SketchUp, by Google, is a popular program by virtue of its tie-in with the company’s 3D-mapping program, Google Earth. (Google encourages users to populate its virtual maps with 3D replicas of real buildings.) Blender, another free program, is an open-source alternative to professional programs such as 3ds Max. It’s versatile—there’s really nothing you can’t do in Blender—but it has a steep learning curve.
The app 123D, new from Autodesk, the company that makes the industry-standard professional CAD software, is a well-balanced tool kit for intermediate 3D-modelers and connects natively with Shapeways for easy 3D printing. Once you’re comfortable in a program like Tinkercad, you can find your way in 123D.
There’s room to grow with Shapeways as well. Once you’re satisfied with your design, you can list it for sale on the site. You choose the material options and markup, and they handle the ordering, printing, and shipping. “Three-D modeling started as a hobby,” says van der Linden, but after launching a product line that includes kinetic toys, geometric sculpture, jewelry, and desk lamps (Shapeways can print objects up to about 27 × 15 × 22 inches), it’s quickly becoming a healthy source of income.
Roman Vasyliev, a freelance designer, had been building model cars and airplanes for years before discovering 3D printing. His obsessively detailed World War I—era aircraft models now net a steady stream of income. (The top seller is a 1:44-scale model of the Caudron G.4, a French biplane bomber.) “I was really surprised that 3D modeling has become another branch of my hobby,” he says, “and now, my work.”
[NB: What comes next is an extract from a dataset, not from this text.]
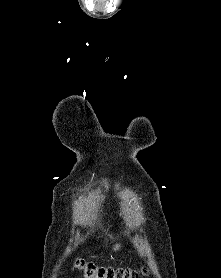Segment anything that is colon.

Modeling and printing in 3D has everyday applications, too. In an hour or two, Tinkercad or 123D can help you replace that once-irreplaceable knob on your priceless old guitar amp, for example. Last year a man named Duann Scott asked the manufacturer of his high-end baby stroller, Bugaboo, for a part to repair a broken hub lock. When the company said it would charge $250, he scoffed. Scott took apart the hub, figured out what he needed, modeled the parts on his own, and had them printed in stainless steel. Total cost: $15.